In einem solchen Vorgehen liegt kein Verstoss gegen das rechtliche Gehör gemäss Art. 4 Abs. 1 BV (BGE 124 V 94 Erw. 4b, 122 V 162 Erw. 1d mit Hinweis). Diese Rechtsprechung gilt auch unter der Herrschaft von Art. 29 Abs. 2 der auf den 1. Januar 2000 in Kraft getretenen BV (nicht veröffentlichtes Urteil S. vom 8. Februar 2000 [I 362/99]).
3.- a) Streitig ist, ob die Beschwerdeführerin anstelle der halben eine ganze Invalidenrente beanspruchen kann.
b) Die Vorinstanz legte ihrem Entscheid die Berichte des Dr. med. H.________ vom 31. Oktober 1995, des Dr. med. S.________ vom 26. November 1996 und vom 30. April 1998 sowie der Dres. med. W.________ und A.________ vom 7. Januar 1998 zugrunde, wobei sie in Würdigung der ärztlichen Stellungnahmen zum Ergebnis gelangte, dass der Versicherten eine leidensangepasste Erwerbstätigkeit im Ausmass von 50 % einer Vollzeitbeschäftigung zumutbar wäre.
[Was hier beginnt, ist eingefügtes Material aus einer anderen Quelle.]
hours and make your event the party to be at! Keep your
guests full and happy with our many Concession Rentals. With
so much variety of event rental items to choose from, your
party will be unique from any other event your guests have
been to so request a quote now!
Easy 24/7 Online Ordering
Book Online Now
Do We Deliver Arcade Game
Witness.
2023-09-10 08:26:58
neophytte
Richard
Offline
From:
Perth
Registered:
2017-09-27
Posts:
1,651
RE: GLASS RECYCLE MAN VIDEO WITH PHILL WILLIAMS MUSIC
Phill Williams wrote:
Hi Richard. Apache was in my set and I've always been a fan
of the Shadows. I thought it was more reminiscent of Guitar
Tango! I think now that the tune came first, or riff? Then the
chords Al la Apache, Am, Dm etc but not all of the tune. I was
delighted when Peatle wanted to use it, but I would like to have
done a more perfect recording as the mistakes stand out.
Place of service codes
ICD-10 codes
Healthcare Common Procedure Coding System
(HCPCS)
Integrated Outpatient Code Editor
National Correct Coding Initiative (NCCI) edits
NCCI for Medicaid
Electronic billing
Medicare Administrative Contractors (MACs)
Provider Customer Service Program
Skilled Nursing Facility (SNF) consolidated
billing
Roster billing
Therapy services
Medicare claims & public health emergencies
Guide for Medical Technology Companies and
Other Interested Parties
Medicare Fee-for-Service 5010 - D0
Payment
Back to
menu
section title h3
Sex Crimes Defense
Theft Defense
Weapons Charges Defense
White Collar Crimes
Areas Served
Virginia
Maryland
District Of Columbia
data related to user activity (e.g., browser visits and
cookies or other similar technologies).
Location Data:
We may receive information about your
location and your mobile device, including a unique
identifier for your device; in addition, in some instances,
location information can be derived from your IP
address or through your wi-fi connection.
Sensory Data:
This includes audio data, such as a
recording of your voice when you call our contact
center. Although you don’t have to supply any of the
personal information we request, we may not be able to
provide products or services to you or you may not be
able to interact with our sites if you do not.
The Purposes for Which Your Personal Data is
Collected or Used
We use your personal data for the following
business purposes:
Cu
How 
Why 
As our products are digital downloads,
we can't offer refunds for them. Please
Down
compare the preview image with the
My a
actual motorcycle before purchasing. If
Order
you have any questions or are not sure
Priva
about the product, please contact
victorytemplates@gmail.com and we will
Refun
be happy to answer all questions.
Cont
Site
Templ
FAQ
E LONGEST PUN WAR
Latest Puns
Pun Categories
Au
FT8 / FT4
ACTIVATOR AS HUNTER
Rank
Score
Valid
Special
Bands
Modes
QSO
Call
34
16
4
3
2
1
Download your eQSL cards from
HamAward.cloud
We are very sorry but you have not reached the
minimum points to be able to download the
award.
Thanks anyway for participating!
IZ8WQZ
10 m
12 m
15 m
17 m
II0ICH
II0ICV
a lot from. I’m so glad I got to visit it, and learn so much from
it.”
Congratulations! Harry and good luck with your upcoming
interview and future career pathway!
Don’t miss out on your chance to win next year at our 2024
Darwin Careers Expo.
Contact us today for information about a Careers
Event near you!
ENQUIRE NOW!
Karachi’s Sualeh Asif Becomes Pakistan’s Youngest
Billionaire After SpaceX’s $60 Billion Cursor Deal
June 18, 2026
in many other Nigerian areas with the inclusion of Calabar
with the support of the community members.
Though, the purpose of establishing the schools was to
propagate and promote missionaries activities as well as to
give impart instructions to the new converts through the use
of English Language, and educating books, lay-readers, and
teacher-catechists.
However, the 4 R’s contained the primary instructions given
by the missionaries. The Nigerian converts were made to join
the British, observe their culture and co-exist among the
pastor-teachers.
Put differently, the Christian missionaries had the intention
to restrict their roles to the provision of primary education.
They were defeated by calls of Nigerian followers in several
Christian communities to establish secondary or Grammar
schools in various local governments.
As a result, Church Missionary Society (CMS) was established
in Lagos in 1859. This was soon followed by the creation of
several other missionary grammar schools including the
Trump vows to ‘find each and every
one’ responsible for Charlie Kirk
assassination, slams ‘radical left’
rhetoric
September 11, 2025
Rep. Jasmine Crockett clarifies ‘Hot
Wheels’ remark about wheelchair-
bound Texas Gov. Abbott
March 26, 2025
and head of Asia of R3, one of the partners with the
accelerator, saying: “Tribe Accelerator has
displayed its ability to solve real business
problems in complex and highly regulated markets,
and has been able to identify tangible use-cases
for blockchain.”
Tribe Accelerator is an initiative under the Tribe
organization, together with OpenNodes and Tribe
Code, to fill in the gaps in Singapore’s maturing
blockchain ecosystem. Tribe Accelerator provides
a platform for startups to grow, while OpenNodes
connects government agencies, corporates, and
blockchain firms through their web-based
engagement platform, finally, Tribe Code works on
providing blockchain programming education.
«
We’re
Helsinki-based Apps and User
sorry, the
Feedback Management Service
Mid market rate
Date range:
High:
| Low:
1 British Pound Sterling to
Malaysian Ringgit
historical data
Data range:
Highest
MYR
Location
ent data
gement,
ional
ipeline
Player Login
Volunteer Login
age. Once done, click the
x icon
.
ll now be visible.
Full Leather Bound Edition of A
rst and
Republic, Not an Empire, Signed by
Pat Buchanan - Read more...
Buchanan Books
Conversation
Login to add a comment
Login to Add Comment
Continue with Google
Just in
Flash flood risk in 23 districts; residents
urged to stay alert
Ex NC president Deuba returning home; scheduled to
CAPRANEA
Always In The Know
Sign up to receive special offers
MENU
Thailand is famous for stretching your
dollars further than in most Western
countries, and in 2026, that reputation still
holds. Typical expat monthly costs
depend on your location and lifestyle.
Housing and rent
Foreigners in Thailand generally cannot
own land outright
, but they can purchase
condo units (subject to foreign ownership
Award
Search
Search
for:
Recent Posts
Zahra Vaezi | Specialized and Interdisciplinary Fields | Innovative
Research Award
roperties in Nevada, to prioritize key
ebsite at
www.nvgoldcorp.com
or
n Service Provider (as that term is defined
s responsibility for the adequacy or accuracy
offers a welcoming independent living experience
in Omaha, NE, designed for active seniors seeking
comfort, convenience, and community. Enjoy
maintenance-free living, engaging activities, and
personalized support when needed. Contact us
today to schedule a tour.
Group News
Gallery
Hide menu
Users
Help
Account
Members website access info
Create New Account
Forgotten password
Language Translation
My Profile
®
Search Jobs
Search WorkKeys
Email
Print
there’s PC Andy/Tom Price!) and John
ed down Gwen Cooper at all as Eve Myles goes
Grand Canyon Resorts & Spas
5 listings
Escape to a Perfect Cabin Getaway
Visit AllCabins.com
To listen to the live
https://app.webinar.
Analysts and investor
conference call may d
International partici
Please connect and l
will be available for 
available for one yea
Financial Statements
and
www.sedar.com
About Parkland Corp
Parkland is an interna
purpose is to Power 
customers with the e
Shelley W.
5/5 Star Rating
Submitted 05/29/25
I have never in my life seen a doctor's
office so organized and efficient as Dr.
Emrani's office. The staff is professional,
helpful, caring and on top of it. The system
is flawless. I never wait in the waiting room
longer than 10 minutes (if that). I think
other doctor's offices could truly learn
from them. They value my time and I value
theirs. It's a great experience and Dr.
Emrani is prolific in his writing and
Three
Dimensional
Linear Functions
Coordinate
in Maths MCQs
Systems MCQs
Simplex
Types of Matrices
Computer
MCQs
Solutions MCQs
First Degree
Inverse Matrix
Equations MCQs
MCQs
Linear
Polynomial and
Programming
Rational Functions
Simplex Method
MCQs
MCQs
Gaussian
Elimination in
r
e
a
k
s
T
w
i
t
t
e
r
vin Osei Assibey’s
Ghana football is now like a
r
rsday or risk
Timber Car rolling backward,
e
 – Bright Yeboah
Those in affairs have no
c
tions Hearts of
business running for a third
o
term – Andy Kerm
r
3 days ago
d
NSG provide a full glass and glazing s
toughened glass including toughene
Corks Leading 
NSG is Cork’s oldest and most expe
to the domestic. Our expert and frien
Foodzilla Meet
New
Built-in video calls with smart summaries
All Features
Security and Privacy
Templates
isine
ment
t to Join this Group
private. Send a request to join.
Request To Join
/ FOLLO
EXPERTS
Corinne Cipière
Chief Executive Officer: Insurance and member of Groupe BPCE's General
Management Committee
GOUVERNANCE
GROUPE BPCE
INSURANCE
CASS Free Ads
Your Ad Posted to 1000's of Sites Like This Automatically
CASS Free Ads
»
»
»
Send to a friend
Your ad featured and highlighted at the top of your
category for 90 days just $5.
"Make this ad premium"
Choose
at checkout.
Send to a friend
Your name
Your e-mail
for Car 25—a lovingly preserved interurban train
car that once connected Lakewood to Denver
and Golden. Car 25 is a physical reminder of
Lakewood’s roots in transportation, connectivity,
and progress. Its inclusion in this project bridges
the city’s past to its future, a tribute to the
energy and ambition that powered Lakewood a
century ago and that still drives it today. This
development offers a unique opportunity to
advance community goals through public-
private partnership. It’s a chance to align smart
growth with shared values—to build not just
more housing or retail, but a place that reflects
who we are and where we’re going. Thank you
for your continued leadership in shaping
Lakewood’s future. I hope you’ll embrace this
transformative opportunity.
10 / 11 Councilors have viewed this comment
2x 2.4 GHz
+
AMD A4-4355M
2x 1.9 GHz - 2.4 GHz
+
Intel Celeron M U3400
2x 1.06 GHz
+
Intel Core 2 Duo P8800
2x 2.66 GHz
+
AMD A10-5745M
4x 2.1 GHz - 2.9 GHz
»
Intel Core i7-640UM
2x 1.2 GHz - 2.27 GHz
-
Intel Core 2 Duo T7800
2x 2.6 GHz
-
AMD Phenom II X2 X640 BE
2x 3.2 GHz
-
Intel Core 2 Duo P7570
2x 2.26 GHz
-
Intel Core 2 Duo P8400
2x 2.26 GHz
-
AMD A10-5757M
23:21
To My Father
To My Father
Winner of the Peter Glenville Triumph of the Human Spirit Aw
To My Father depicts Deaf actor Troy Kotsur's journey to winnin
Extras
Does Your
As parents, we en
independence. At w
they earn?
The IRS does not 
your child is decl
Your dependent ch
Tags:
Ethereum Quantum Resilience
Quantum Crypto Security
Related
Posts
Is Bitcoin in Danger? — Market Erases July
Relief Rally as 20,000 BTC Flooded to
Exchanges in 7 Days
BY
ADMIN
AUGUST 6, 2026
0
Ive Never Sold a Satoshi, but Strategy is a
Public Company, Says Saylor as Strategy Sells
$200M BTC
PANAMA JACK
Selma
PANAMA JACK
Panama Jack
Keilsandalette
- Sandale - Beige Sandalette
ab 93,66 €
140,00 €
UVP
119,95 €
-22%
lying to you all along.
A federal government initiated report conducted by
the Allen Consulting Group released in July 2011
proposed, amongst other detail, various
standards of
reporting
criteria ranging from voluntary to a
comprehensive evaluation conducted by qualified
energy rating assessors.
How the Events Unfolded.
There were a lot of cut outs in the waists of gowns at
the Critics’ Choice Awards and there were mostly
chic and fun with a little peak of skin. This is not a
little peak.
c) Die hiegegen erhobenen Einwendungen sind nicht stichhaltig. Entgegen der Beschwerdeführerin stellen die von der IV-Stelle bei versicherungsexternen Ärzten eingeholten Stellungnahmen keine Parteigutachten dar (BGE 125 V 353 Erw. 3b/bb; nicht veröffentlichtes Urteil V. vom 24. Januar 2000 [I 128/98]). Hingegen sind die von der Versicherten veranlassten und bei der Vorinstanz aufgelegten Berichte des Dr. med. S.________ vom 26. November 1996 und 30. April 1998 Parteigutachten. Zwar kommt ihnen nicht derselbe Rang zu wie den von der IV-Stelle in Auftrag gegebenen Gutachten. Dessen ungeachtet verpflichten sie aber den Richter zur Prüfung, ob sie in rechtserheblichen Fragen die Auffassung und Schlussfolgerungen einer von der IV-Stelle im Rahmen des Abklärungsverfahrens eingeholten Expertise derart zu erschüttern vermögen, dass davon abzuweichen ist (BGE 125 V 354 Erw. 3c; nicht veröffentlichtes Urteil V. vom 24. Januar 2000 [I 128/98]).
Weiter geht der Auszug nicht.